Smoothing out servo motion

Still battling with RobotShop.CA. Despite cancelling my Paypal at about a 5% loss to me due to the poor old AUD, they are still insisting I wire them 2k usd to complete my Robotis kit order. Fat chance!

I’ve also managed to wipe the on-board flash of the 6811 controller on my Robo-11 tank, so I’m awaiting some help and a couple of new chips before that’ll start moving again.

On the less depressing side, I’ve been working on the movement controller for my Joinmax doggie.

As I mentioned a couple days back, I was surprised at how noisy the movement of 15 3-wire servors can be — especially when many move at once to do anything like a 4-legged gait.
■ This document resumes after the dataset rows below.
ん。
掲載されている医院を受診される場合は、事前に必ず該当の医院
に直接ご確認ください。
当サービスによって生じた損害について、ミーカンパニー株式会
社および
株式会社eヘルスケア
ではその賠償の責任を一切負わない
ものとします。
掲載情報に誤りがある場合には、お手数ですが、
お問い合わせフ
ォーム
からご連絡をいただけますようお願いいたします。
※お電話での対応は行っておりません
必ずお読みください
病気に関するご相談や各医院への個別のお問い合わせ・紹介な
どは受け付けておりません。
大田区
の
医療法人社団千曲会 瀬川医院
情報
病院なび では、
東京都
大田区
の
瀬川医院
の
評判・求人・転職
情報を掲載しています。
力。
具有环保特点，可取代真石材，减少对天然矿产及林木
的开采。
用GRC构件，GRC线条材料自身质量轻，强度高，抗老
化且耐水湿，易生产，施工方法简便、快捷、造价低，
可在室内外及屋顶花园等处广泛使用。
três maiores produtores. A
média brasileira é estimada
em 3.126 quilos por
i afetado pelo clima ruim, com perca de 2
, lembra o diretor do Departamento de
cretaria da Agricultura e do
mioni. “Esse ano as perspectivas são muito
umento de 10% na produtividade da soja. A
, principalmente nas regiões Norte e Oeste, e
So I’ve been investigating. Usually this is code for "Kym is re-inventing the wheel; why doesn’t he read up on these things and save a lot of work?" But I figure if I have to make a fool of myself only 1/2 the time, I’m ahead. :)

Anyway, the "progress" to date is roughly as follows:

Eningineering Approach:

The idea behind any engineering approach is to simply setup some Rube Goldberg device and measure the answer.
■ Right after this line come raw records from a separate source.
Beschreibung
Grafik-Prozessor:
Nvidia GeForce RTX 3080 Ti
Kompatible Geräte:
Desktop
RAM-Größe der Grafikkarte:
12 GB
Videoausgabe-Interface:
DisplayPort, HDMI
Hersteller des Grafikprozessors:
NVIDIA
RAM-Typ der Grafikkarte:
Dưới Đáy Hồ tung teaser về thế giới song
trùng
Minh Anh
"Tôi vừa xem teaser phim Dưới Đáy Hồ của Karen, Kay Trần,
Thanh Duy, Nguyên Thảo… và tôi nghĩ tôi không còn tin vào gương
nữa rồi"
To this end I got a couple of kits out and rigged up a servo connected to about a 25 cm balaswood beam with a 10 cm x 10 cm card attached to the end of it. Think of a robo-powered flyswat and you’ll have the idea.

Near the card at the end of the flyswat I put a little controller with an IR ranger setup. The idea was to measure the oscillations in the servo after they’d been amplified by the 25 cm-long flyswat.

Amazingly the ranger could detect the damned oscillations. But they were too damped — by the flyswat itself, apparently — so oscillations quickly damped down below the noise level before anything meaningful could be determined.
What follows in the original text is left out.